▶ EXERCISE GOAL: Once you reach the line containing "tháng trước ngày đi) để tránh trường hợp" in the entries below, write out that line and each one after it down to the line containing "#Thérapie Individuel", exactly and with nothing added.

▶ DATA SHOWN:
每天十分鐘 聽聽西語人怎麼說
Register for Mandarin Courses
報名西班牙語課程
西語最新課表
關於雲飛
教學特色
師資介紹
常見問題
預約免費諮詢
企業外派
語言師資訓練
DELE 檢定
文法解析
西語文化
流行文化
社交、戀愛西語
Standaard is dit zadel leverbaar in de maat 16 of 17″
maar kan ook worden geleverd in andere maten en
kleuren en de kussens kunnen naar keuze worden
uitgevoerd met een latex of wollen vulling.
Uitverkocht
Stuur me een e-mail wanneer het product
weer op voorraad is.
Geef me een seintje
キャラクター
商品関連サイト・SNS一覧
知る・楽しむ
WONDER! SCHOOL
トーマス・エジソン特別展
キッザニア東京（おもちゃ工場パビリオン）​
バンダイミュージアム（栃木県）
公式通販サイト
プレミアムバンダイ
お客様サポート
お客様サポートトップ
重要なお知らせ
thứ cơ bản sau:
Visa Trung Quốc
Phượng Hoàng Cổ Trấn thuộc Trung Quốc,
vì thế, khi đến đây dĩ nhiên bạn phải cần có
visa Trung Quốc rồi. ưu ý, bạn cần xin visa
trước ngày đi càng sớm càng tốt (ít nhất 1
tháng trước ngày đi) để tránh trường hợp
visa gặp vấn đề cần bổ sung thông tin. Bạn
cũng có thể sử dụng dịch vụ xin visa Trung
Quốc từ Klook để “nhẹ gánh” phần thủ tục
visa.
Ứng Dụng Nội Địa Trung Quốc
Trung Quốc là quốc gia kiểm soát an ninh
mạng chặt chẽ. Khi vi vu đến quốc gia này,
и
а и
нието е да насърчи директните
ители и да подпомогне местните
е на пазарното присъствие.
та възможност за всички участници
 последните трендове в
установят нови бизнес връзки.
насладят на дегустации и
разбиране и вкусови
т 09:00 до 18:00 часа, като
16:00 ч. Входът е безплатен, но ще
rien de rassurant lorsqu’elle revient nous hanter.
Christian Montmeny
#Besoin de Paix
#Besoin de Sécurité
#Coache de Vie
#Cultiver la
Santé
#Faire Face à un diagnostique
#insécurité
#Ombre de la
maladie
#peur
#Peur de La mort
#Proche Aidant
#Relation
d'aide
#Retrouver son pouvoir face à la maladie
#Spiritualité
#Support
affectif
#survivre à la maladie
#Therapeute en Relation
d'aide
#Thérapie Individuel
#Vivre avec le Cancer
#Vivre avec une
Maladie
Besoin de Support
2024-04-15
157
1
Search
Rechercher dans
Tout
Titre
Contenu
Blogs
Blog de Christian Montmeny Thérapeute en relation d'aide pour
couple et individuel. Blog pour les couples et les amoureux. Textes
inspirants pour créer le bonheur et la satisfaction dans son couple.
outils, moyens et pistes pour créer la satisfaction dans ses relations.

▶ TASK SOLUTION:
tháng trước ngày đi) để tránh trường hợp
visa gặp vấn đề cần bổ sung thông tin. Bạn
cũng có thể sử dụng dịch vụ xin visa Trung
Quốc từ Klook để “nhẹ gánh” phần thủ tục
visa.
Ứng Dụng Nội Địa Trung Quốc
Trung Quốc là quốc gia kiểm soát an ninh
mạng chặt chẽ. Khi vi vu đến quốc gia này,
и
а и
нието е да насърчи директните
ители и да подпомогне местните
е на пазарното присъствие.
та възможност за всички участници
 последните трендове в
установят нови бизнес връзки.
насладят на дегустации и
разбиране и вкусови
т 09:00 до 18:00 часа, като
16:00 ч. Входът е безплатен, но ще
rien de rassurant lorsqu’elle revient nous hanter.
Christian Montmeny
#Besoin de Paix
#Besoin de Sécurité
#Coache de Vie
#Cultiver la
Santé
#Faire Face à un diagnostique
#insécurité
#Ombre de la
maladie
#peur
#Peur de La mort
#Proche Aidant
#Relation
d'aide
#Retrouver son pouvoir face à la maladie
#Spiritualité
#Support
affectif
#survivre à la maladie
#Therapeute en Relation
d'aide
#Thérapie Individuel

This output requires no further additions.